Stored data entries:
[Start of section]

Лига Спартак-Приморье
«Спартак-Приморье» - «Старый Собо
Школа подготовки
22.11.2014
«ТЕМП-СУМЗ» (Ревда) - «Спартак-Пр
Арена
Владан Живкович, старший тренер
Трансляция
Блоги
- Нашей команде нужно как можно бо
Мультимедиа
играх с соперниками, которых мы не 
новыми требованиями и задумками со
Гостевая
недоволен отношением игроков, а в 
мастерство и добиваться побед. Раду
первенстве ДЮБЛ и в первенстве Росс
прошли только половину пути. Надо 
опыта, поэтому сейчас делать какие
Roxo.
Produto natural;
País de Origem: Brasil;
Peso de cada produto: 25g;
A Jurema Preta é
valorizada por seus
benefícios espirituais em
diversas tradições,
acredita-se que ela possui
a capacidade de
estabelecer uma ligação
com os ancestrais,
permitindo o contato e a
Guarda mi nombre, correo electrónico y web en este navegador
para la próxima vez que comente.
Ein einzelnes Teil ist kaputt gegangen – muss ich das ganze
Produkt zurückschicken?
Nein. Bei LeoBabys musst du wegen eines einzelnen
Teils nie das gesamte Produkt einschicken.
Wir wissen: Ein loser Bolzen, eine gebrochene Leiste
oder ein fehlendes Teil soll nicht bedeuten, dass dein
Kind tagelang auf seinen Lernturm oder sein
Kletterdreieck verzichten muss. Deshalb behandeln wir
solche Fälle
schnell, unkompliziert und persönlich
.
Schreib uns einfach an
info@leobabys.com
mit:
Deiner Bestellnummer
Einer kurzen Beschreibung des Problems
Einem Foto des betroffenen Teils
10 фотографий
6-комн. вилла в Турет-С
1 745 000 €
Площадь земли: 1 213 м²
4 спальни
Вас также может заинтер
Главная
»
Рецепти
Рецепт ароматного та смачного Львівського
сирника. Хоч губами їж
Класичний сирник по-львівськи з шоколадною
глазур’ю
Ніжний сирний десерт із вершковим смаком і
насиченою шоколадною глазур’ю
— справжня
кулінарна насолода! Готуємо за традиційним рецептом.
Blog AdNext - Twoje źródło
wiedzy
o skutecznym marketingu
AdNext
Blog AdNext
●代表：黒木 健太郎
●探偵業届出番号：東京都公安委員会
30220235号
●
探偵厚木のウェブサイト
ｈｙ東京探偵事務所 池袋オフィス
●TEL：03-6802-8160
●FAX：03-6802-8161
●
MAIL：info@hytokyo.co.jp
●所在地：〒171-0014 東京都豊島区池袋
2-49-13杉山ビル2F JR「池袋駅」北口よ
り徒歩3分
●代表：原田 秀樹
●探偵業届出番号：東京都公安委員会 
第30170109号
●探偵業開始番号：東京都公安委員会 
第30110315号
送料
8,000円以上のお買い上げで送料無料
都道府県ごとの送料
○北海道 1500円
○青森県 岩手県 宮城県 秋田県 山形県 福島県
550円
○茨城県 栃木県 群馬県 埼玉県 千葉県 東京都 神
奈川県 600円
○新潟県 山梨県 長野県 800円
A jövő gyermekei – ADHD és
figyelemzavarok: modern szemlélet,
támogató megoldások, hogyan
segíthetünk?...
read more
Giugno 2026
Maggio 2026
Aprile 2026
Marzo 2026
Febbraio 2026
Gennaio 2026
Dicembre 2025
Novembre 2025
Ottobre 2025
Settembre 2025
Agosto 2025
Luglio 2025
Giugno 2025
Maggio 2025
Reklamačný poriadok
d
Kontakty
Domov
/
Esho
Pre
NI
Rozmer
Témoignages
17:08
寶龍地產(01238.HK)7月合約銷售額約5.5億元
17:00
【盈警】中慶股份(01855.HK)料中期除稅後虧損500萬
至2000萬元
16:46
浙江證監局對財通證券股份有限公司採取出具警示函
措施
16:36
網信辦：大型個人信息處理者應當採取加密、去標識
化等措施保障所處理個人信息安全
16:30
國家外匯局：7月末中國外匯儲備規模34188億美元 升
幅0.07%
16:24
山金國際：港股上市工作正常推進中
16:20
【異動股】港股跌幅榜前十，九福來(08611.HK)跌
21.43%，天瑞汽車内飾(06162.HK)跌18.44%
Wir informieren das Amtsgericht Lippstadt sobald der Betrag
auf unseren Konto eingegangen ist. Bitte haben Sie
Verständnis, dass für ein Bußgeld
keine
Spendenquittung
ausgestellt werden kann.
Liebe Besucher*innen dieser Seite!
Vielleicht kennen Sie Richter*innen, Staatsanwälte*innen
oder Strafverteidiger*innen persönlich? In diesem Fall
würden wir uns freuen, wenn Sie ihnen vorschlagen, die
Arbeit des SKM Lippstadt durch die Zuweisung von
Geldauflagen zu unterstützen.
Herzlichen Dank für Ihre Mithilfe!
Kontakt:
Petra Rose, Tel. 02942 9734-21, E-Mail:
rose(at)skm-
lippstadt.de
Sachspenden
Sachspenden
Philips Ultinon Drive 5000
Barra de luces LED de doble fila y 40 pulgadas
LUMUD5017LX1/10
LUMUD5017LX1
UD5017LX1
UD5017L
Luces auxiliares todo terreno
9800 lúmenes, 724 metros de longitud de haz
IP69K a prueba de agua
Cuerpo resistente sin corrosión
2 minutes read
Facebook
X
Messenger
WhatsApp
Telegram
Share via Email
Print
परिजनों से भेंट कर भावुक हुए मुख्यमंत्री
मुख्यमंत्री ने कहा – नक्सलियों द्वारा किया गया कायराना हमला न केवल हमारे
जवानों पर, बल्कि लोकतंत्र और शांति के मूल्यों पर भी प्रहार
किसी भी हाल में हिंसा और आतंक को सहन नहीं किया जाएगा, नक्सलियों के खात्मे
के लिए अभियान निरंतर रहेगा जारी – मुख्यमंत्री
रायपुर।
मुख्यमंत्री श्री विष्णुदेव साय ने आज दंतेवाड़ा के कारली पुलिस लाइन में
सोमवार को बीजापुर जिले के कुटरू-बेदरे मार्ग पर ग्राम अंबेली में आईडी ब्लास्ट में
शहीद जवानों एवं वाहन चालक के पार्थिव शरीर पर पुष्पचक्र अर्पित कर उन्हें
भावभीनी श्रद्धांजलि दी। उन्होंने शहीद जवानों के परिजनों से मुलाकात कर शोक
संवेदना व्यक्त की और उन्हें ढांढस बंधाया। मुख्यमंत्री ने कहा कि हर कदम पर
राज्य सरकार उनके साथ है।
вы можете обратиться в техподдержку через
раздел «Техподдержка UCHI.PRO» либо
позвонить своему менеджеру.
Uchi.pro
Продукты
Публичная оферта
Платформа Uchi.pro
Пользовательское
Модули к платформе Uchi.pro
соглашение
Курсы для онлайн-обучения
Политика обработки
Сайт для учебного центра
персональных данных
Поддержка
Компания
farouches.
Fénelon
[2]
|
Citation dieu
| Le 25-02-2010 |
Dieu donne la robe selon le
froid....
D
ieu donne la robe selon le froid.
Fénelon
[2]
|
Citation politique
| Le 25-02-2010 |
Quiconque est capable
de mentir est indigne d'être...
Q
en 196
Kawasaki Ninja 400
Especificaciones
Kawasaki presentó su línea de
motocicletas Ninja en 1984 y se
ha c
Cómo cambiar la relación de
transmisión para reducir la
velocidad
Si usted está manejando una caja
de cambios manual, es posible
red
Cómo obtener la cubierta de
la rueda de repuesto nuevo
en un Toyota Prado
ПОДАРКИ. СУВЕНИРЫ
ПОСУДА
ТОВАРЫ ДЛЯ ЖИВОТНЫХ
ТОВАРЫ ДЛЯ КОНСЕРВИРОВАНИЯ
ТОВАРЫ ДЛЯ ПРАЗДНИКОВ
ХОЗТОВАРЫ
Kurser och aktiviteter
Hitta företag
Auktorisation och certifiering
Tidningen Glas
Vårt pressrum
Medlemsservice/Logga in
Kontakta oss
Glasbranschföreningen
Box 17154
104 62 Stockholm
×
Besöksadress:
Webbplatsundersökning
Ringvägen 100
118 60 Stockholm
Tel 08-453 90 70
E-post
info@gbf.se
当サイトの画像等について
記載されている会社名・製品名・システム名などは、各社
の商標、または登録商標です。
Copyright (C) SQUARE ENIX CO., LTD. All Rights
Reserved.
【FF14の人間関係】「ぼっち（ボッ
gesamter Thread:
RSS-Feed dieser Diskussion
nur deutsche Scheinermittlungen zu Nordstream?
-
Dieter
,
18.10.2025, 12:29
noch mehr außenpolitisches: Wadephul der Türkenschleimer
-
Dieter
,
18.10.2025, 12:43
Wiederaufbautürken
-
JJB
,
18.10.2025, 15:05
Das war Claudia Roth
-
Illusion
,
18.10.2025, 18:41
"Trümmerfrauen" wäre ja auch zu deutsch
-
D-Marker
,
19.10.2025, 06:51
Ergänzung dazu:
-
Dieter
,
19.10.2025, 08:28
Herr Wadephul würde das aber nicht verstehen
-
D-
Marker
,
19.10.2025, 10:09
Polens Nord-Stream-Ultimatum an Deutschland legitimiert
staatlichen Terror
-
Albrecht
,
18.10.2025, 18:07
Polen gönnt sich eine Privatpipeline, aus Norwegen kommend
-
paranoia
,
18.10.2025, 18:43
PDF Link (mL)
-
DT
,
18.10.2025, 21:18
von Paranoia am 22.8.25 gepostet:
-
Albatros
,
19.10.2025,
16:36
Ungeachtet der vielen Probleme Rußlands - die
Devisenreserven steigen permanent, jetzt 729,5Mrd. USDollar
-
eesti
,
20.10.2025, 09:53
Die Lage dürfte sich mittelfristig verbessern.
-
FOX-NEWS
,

[End of section]

Return every line above that contains the word "selon".

Final answer =>
Dieu donne la robe selon le
ieu donne la robe selon le froid.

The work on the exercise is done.